* [Problem statement]: Tally the lines of the records that contain the string "ordinateurs", then give the total and nothing more.

* [Entries provided]:
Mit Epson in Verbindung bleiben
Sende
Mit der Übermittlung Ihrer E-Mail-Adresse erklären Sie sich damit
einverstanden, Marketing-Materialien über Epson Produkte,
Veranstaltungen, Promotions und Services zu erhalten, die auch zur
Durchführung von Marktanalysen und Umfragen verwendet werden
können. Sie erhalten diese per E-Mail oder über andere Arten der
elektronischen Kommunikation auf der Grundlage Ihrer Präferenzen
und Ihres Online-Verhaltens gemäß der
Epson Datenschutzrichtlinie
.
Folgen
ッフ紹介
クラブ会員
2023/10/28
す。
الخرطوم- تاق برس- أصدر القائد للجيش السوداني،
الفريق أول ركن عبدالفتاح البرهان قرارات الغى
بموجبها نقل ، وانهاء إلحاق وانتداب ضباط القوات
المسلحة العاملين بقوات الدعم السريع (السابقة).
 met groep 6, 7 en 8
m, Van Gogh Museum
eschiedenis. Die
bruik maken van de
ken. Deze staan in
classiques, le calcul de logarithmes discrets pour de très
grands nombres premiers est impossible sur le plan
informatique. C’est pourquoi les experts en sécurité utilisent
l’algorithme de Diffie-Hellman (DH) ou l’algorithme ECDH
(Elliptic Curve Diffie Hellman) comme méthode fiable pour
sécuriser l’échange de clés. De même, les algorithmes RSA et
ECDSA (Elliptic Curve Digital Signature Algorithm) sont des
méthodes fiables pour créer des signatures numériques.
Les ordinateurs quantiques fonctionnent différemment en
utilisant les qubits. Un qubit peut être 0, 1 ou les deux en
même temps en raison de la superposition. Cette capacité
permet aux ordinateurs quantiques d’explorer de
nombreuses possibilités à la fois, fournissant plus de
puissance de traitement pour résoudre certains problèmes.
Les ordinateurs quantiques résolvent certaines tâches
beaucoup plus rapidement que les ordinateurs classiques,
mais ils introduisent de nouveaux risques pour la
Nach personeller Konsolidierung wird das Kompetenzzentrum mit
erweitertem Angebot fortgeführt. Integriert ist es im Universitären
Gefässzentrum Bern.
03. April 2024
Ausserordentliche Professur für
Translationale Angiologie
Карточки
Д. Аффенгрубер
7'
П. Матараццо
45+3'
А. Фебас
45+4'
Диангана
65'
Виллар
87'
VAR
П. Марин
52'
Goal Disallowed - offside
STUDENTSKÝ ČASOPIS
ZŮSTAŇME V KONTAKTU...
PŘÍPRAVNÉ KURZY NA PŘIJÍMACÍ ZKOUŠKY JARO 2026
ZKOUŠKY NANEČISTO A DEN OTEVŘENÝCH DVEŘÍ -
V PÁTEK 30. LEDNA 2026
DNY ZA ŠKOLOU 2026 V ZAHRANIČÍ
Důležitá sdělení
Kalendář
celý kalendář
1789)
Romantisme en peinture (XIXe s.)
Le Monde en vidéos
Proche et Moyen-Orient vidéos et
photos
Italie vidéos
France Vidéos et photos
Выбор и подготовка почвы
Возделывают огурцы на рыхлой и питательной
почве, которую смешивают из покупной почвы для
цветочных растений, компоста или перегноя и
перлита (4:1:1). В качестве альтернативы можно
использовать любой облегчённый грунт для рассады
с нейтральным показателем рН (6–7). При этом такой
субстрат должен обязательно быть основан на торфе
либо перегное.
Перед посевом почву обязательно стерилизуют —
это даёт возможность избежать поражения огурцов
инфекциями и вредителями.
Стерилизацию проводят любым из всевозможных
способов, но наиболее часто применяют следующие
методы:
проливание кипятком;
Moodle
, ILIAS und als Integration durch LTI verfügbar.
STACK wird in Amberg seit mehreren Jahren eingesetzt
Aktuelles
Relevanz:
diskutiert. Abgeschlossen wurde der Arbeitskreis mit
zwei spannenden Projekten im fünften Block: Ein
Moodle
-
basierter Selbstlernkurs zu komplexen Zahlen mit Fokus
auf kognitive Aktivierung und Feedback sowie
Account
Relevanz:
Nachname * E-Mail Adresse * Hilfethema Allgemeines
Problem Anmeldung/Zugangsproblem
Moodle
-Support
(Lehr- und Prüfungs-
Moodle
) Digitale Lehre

--

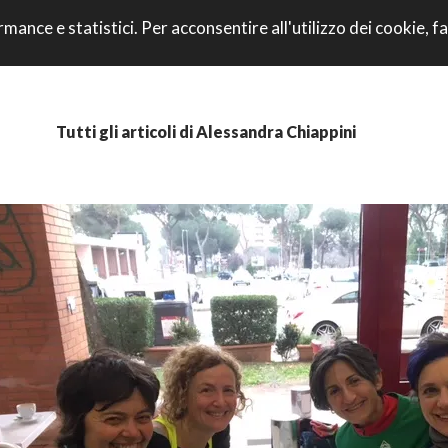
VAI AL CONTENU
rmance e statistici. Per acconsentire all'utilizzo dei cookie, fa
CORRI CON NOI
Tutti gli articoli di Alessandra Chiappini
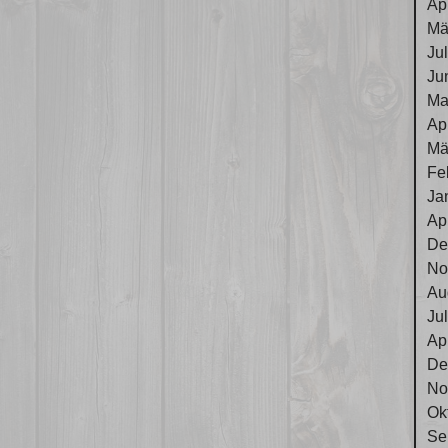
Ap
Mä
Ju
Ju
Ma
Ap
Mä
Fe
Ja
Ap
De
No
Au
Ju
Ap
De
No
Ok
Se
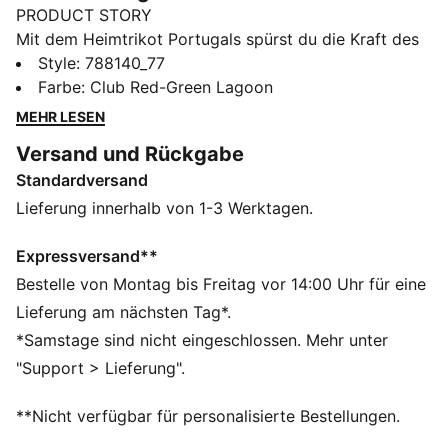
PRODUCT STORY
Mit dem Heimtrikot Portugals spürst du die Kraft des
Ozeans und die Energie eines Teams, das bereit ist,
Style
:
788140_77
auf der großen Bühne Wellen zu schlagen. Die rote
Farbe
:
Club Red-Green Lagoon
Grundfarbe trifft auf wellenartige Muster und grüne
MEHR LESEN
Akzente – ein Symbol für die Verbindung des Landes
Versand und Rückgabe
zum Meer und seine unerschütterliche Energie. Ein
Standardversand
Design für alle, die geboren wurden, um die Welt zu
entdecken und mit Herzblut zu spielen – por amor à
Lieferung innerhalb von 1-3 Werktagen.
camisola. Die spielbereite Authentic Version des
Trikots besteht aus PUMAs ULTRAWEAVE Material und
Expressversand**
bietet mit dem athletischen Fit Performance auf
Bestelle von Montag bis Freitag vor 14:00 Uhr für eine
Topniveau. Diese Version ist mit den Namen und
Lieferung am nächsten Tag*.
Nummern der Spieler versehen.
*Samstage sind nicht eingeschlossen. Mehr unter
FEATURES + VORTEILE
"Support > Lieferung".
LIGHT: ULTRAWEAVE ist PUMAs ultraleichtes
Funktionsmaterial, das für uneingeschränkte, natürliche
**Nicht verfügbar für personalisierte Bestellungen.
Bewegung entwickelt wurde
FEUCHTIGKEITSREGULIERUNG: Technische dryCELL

* [Response]: 4